Brief —
I would like the line with "ПІДЗЕМНУ СПОРУДУ НА СУМСЬКІЙ" and every line after it, down to the end of the entries below, output exactly and without pictures.

Task inputs —
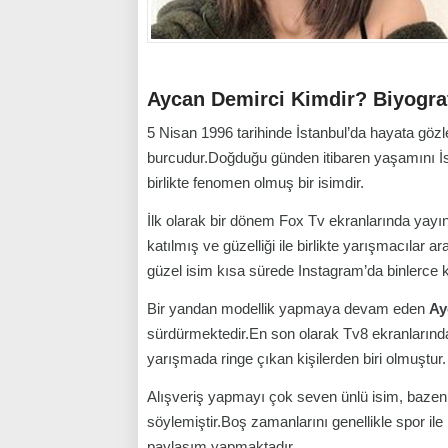
Aycan Demirci Kimdir? Biyograf
5 Nisan 1996 tarihinde İstanbul’da hayata gözl
burcudur.Doğduğu günden itibaren yaşamını İst
birlikte fenomen olmuş bir isimdir.
İlk olarak bir dönem Fox Tv ekranlarında yayı
katılmış ve güzelliği ile birlikte yarışmacılar 
güzel isim kısa sürede Instagram’da binlerce k
Bir yandan modellik yapmaya devam eden
Ay
sürdürmektedir.En son olarak Tv8 ekranlarınd
yarışmada ringe çıkan kişilerden biri olmuştur.
Alışveriş yapmayı çok seven ünlü isim, bazen 
söylemiştir.Boş zamanlarını genellikle spor ile
paylaşım yapmaktadır.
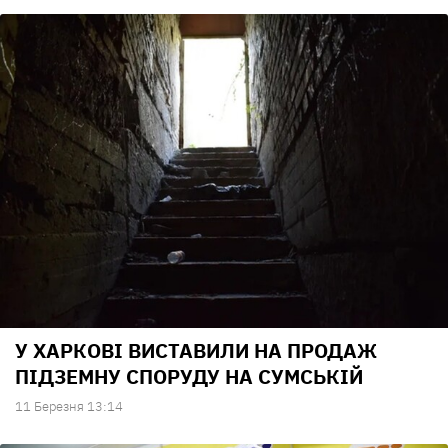
У ХАРКОВІ ВИСТАВИЛИ НА ПРОДАЖ
ПІДЗЕМНУ СПОРУДУ НА СУМСЬКІЙ
11 Березня 13:14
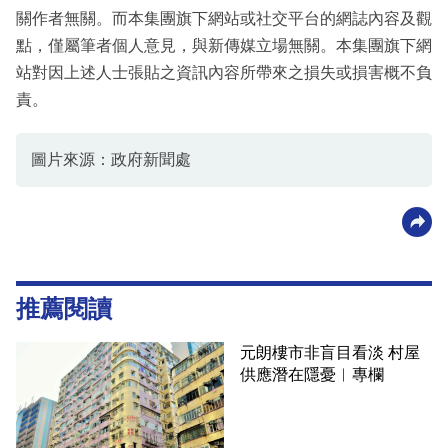
關作者無關。而本集團旗下網站或社交平台的網誌內容及觀
點，僅屬筆者個人意見，與新傳媒立場無關。本集團旗下網
站對因上述人士張貼之資訊內容所帶來之損失或損害概不負
責。
圖片來源：政府新聞處
推薦閱讀
元朗樓市非盲目看淡 村屋
供應潛在隱憂︳專欄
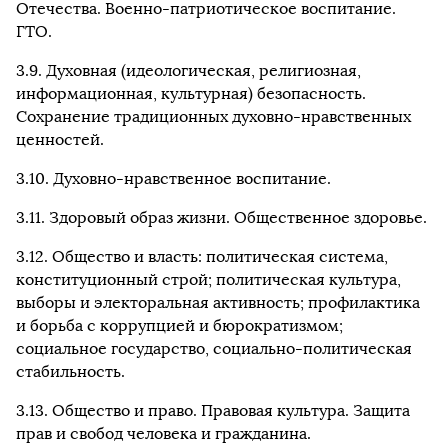
Отечества. Военно-патриотическое воспитание.
ГТО.
3.9. Духовная (идеологическая, религиозная,
информационная, культурная) безопасность.
Сохранение традиционных духовно-нравственных
ценностей.
3.10. Духовно-нравственное воспитание.
3.11. Здоровый образ жизни. Общественное здоровье.
3.12. Общество и власть: политическая система,
конституционный строй; политическая культура,
выборы и электоральная активность; профилактика
и борьба с коррупцией и бюрократизмом;
социальное государство, социально-политическая
стабильность.
3.13. Общество и право. Правовая культура. Защита
прав и свобод человека и гражданина.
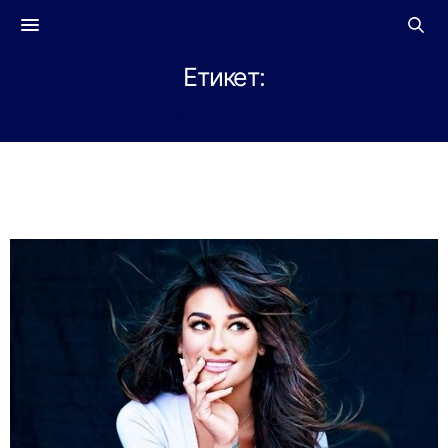
Етикет:
SILNI ZENI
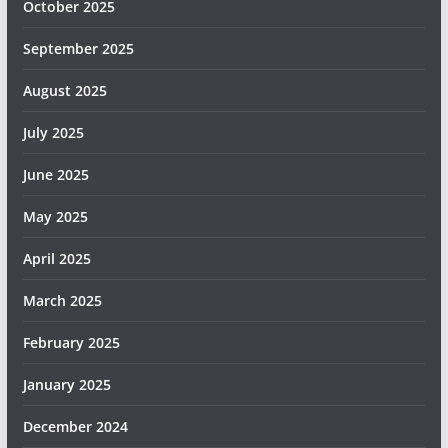
October 2025
September 2025
August 2025
July 2025
June 2025
May 2025
April 2025
March 2025
February 2025
January 2025
December 2024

Result below —
ПІДЗЕМНУ СПОРУДУ НА СУМСЬКІЙ
11 Березня 13:14
關作者無關。而本集團旗下網站或社交平台的網誌內容及觀
點，僅屬筆者個人意見，與新傳媒立場無關。本集團旗下網
站對因上述人士張貼之資訊內容所帶來之損失或損害概不負
責。
圖片來源：政府新聞處
推薦閱讀
元朗樓市非盲目看淡 村屋
供應潛在隱憂︳專欄
Отечества. Военно-патриотическое воспитание.
ГТО.
3.9. Духовная (идеологическая, религиозная,
информационная, культурная) безопасность.
Сохранение традиционных духовно-нравственных
ценностей.
3.10. Духовно-нравственное воспитание.
3.11. Здоровый образ жизни. Общественное здоровье.
3.12. Общество и власть: политическая система,
конституционный строй; политическая культура,
выборы и электоральная активность; профилактика
и борьба с коррупцией и бюрократизмом;
социальное государство, социально-политическая
стабильность.
3.13. Общество и право. Правовая культура. Защита
прав и свобод человека и гражданина.
Етикет:
SILNI ZENI
October 2025
September 2025
August 2025
July 2025
June 2025
May 2025
April 2025
March 2025
February 2025
January 2025
December 2024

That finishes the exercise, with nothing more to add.